- Opening Delimiter -
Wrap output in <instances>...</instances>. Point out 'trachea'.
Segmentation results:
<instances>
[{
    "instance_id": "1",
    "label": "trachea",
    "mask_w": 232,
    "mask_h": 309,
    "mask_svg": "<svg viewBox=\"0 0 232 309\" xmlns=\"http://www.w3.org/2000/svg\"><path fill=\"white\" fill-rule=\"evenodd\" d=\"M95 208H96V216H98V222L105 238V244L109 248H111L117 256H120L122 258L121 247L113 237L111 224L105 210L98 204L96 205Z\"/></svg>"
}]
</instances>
- Closing Delimiter -
* _PROBLEM STATEMENT_:
Above are the records; retype every one exactly.

* _RESULT FOR THIS EXERCISE_:
Wrap output in <instances>...</instances>. Point out 'trachea'.
Segmentation results:
<instances>
[{
    "instance_id": "1",
    "label": "trachea",
    "mask_w": 232,
    "mask_h": 309,
    "mask_svg": "<svg viewBox=\"0 0 232 309\" xmlns=\"http://www.w3.org/2000/svg\"><path fill=\"white\" fill-rule=\"evenodd\" d=\"M95 208H96V216H98V222L105 238V244L109 248H111L117 256H120L122 258L121 247L113 237L111 224L105 210L98 204L96 205Z\"/></svg>"
}]
</instances>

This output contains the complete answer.